Category: Staff Feature

Celebrating those who support our clients.

Alexandra Southerland is a supervising attorney serving Wake and Johnston Counties.

She helps our clients with domestic violence or housing issues, and assists others with getting connected to public benefits. She also does some estate planning for the elderly.

In honor of Legal Aid of North Carolina’s 20th anniversary, we interviewed our hardworking staff to learn what drives their passion for our clients.


What made you want to be a lawyer?
Growing up in Hope Mills, near Fayetteville, I was about six years old when I started watching Matlock. I loved that Andy Griffith was from North Carolina, playing the role of a lawyer that did his own investigating and provided compelling, honest advocacy for his clients. Of course, he’d always win!

Why did you start working at Legal Aid NC?
I always wanted to do something to fight systemic bias, so I thought about joining the public defender’s office. When I got out of law school, someone told me about Legal Aid of North Carolina. I applied and worked at the helpline for five months when someone said, “Let’s get you to an office and into a courtroom.” Four years later I am still here.

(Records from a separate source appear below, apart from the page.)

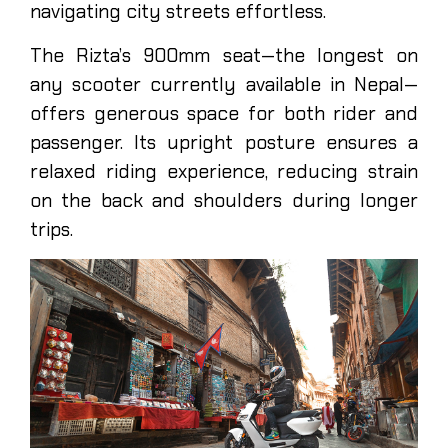
navigating city streets effortless.
The Rizta’s 900mm seat—the longest on
any scooter currently available in Nepal—
offers generous space for both rider and
passenger. Its upright posture ensures a
relaxed riding experience, reducing strain
on the back and shoulders during longer
trips.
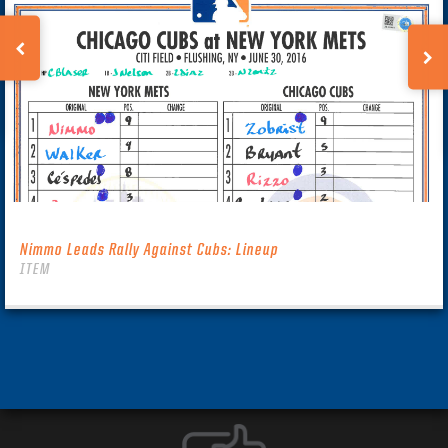
Nimmo Leads Rally Against Cubs: Lineup
ITEM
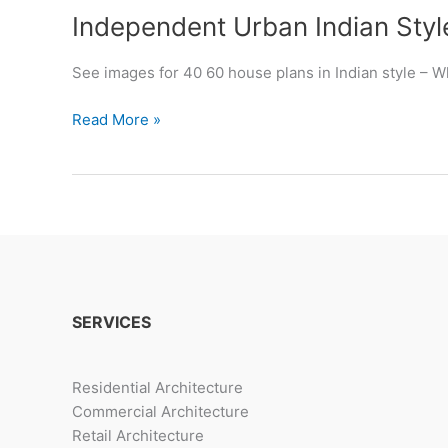
Independent Urban Indian Sty
See images for 40 60 house plans in Indian style – 
Independent
Read More »
Urban
Indian
Style
Homes
SERVICES
Residential Architecture
Commercial Architecture
Retail Architecture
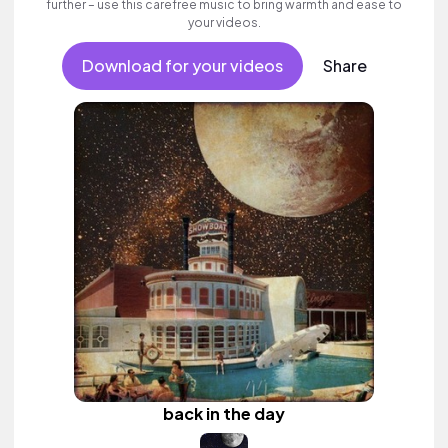
further – use this carefree music to bring warmth and ease to
your videos.
Download for your videos
Share
back in the day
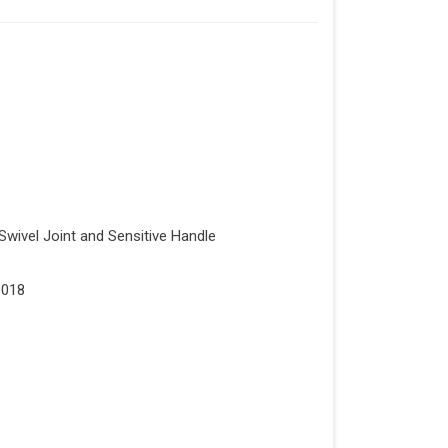
Swivel Joint and Sensitive Handle
1018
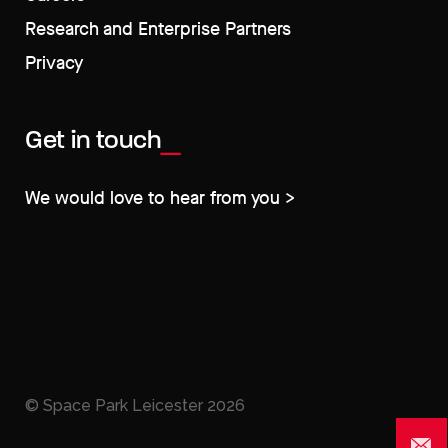
Research and Enterprise Partners
Privacy
Get in touch
We would love to hear from you >
© Space Park Leicester
2026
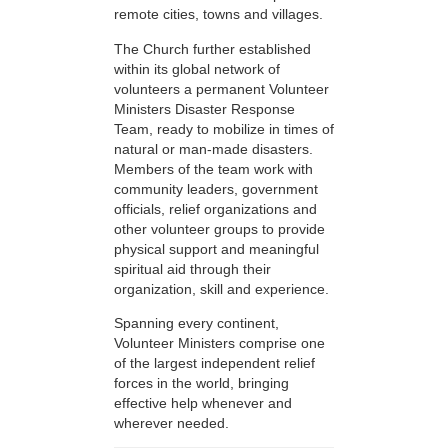
remote cities, towns and villages.
The Church further established
within its global network of
volunteers a permanent Volunteer
Ministers Disaster Response
Team, ready to mobilize in times of
natural or man-made disasters.
Members of the team work with
community leaders, government
officials, relief organizations and
other volunteer groups to provide
physical support and meaningful
spiritual aid through their
organization, skill and experience.
Spanning every continent,
Volunteer Ministers comprise one
of the largest independent relief
forces in the world, bringing
effective help whenever and
wherever needed.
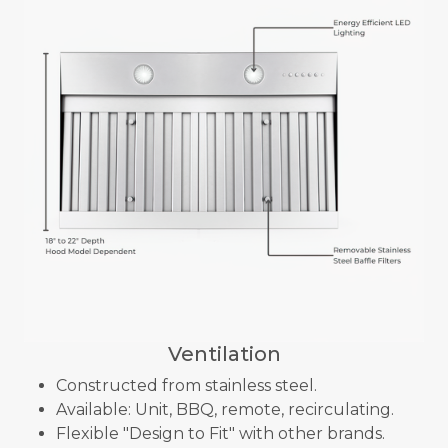
Ventilation
Constructed from stainless steel.
Available: Unit, BBQ, remote, recirculating.
Flexible "Design to Fit" with other brands.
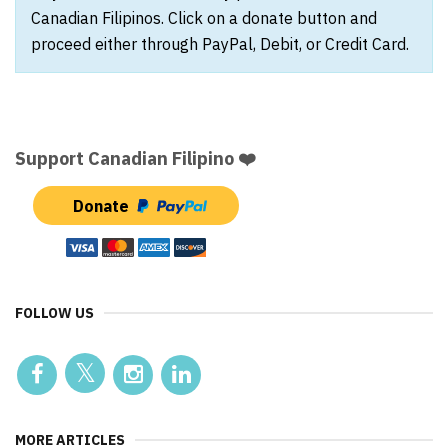
Canadian Filipinos. Click on a donate button and
proceed either through PayPal, Debit, or Credit Card.
Support Canadian Filipino ❤️
Donate
FOLLOW US
MORE ARTICLES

What do you love about working at Legal Aid NC?
There’s always a personal reward when I can serve people with my knowledge, dedication and passion. That service keeps me grounded and connected to others.

What frustrates you?
I get frustrated by the bigger systemic issues that are out of our control. We help people on an individual basis, but so much of their struggle is connected to larger issues that impact many people in every state. It can feel like the cards are stacked against you, but you still have to put your best foot forward for the client.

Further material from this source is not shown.